Yaşlılıkta Sık Görülen Sağlık Sorunları ve Beslenme Önerileri: Yüksek Tansiyon da ideal kilo sağlanmalı ve korunmalıdır. Tuz tüketimi ve sodyumdan zengin besinler (turşu ve salamuralar, hazır pastalar) sınırlı ölçüde alınmalıdır.

Kemik yoğunluğunda azalma (Osteoporoz), besinlerle ve destekleyici ilavelerle kalsiyum ve D vitamini alımının artırılması genelde önerilir. Düzenli egzersiz çok önemlidir.

Yüksek kan kolesterolü, yüksek kan yağları, kalp-damar hastalıkları; margarin, tereyağı, kuyruk yağı gibi katı yağların ve sakatatların tüketilmemesi gerekir. Yeşil yapraklı sebzeler, kırmızı ve turuncu renkli meyveler, balık ve kurubaklagillerin tüketiminin artırılması dengeli beslenmeyi sağlamak için gerekmektedir.

Kanserler, diyetteki yağ miktarının azaltılması ve posa tüketiminin artırılması gerekmektedir. Bağışıklığı artırıcı vitamin ve minerallerden zengin (A,C,E vitamini, selenyum) ve ayrıca fito-kimyasallardan (bitkilerde doğal olarak bulunan biyolojik olarak aktif kimyasal bileşikler) zengin besinlerin tüketiminin artırılması önerilir.

Şeker hastalığı (Diyabet), kişinin uygun kiloya ulaşması ve bu kilonun korunması gerekmektedir. Düzenli egzersiz yapılması ve sigara/alkol tüketilmemesi çok önemlidir.

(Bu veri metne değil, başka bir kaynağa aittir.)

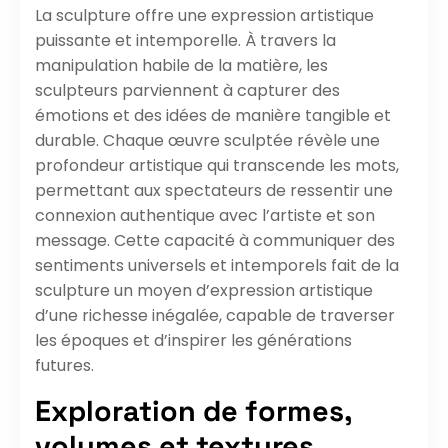
La sculpture offre une expression artistique
puissante et intemporelle. À travers la
manipulation habile de la matière, les
sculpteurs parviennent à capturer des
émotions et des idées de manière tangible et
durable. Chaque œuvre sculptée révèle une
profondeur artistique qui transcende les mots,
permettant aux spectateurs de ressentir une
connexion authentique avec l’artiste et son
message. Cette capacité à communiquer des
sentiments universels et intemporels fait de la
sculpture un moyen d’expression artistique
d’une richesse inégalée, capable de traverser
les époques et d’inspirer les générations
futures.
Exploration de formes,
volumes et textures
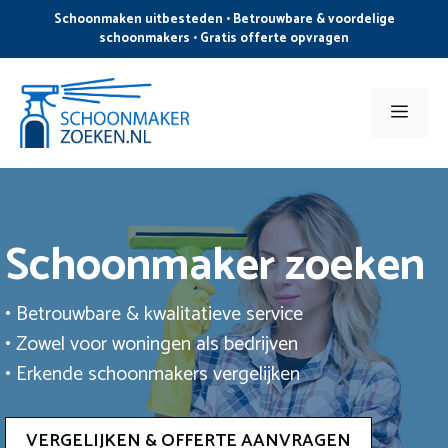
Ga
Schoonmaken uitbesteden • Betrouwbare & voordelige
naar
schoonmakers • Gratis offerte opvragen
de
inhoud
Men
Schoonmaker zoeken
• Betrouwbare & kwalitatieve service
• Zowel voor woningen als bedrijven
• Erkende schoonmakers vergelijken
VERGELIJKEN & OFFERTE AANVRAGEN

Kabızlık, posa ve sıvı tüketiminin artırılması ve düzenli egzersiz kabızlığı önler.

Zihinsel yetersizlik, hafıza kaybı, beyin hasarları yeterli enerji ve protein alımı gerekmektedir. Beyin fonksiyonlarını geliştiren vitamin ve mineraller önerilir.

Beslenme Öneriler: Düzgün ve sağlıklı beslenme sağlığın korunması tüm bireylerde birincil, ikincil ve üçüncül olmak üzere üç düzeyde gerçekleşebilir. Birincil korunma yaklaşımı hastalıklar olmadan yapılan koruyucu nitelikli girişimleri; ikincil koruma erken tanı ve tedavi hizmetlerini; üçüncül koruma da rehabilitasyon hizmetlerini içerir.